(What you need to do) Apart from the images, every record here needs to be copied exactly.

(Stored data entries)
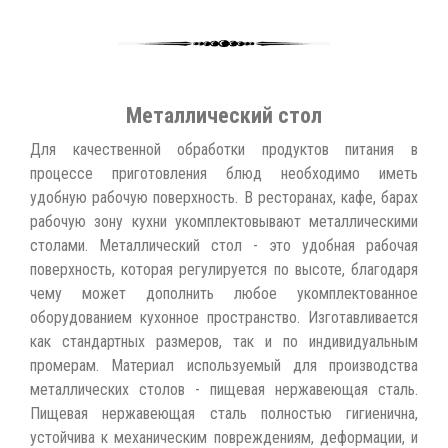
Металлический стол
Для качественной обработки продуктов питания в
процессе приготовления блюд необходимо иметь
удобную рабочую поверхность. В ресторанах, кафе, барах
рабочую зону кухни укомплектовывают металлическими
столами. Металлический стол - это удобная рабочая
поверхность, которая регулируется по высоте, благодаря
чему может дополнить любое укомплектованное
оборудованием кухонное пространство. Изготавливается
как стандартных размеров, так и по индивидуальным
промерам. Материал используемый для производства
металлических столов - пищевая нержавеющая сталь.
Пищевая нержавеющая сталь полностью гигиенична,
устойчива к механическим повреждениям, деформации, и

(Solution to this exercise)
Металлический стол
Для качественной обработки продуктов питания в
процессе приготовления блюд необходимо иметь
удобную рабочую поверхность. В ресторанах, кафе, барах
рабочую зону кухни укомплектовывают металлическими
столами. Металлический стол - это удобная рабочая
поверхность, которая регулируется по высоте, благодаря
чему может дополнить любое укомплектованное
оборудованием кухонное пространство. Изготавливается
как стандартных размеров, так и по индивидуальным
промерам. Материал используемый для производства
металлических столов - пищевая нержавеющая сталь.
Пищевая нержавеющая сталь полностью гигиенична,
устойчива к механическим повреждениям, деформации, и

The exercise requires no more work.